What you need to do:
When the word "паста" shows up in a line of the data below, copy that whole line.

Material provided START

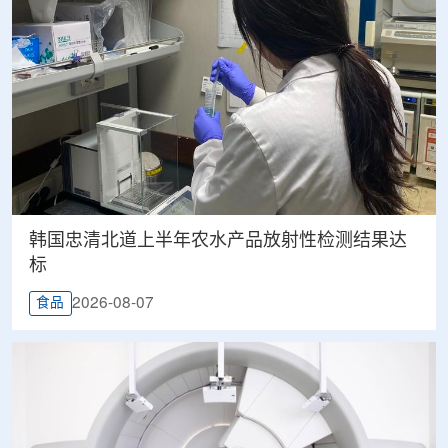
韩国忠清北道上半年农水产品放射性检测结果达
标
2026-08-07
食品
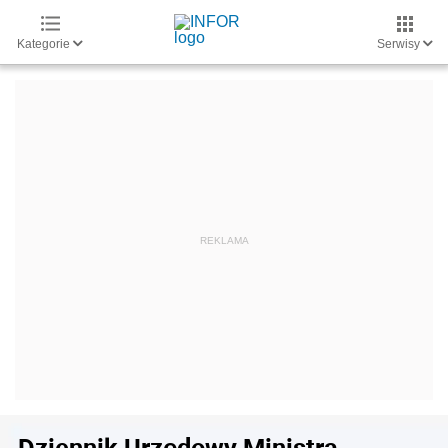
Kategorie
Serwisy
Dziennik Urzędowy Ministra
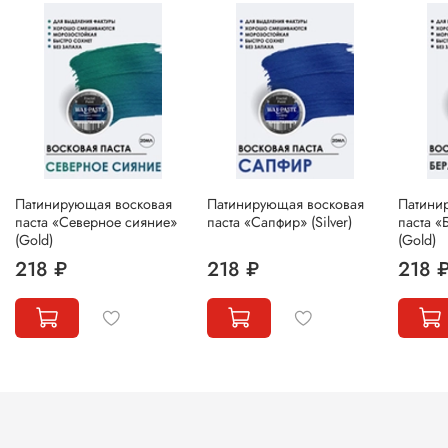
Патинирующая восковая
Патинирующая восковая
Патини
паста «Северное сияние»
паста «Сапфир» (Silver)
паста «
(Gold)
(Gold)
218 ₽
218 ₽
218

Material provided END
Material provided START

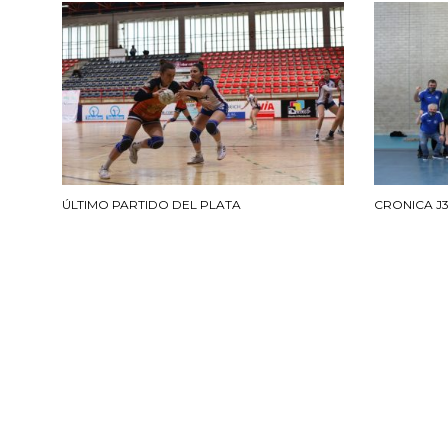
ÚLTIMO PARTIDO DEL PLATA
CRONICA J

Material provided END

Answer box:
паста «Северное сияние»
паста «Сапфир» (Silver)
паста «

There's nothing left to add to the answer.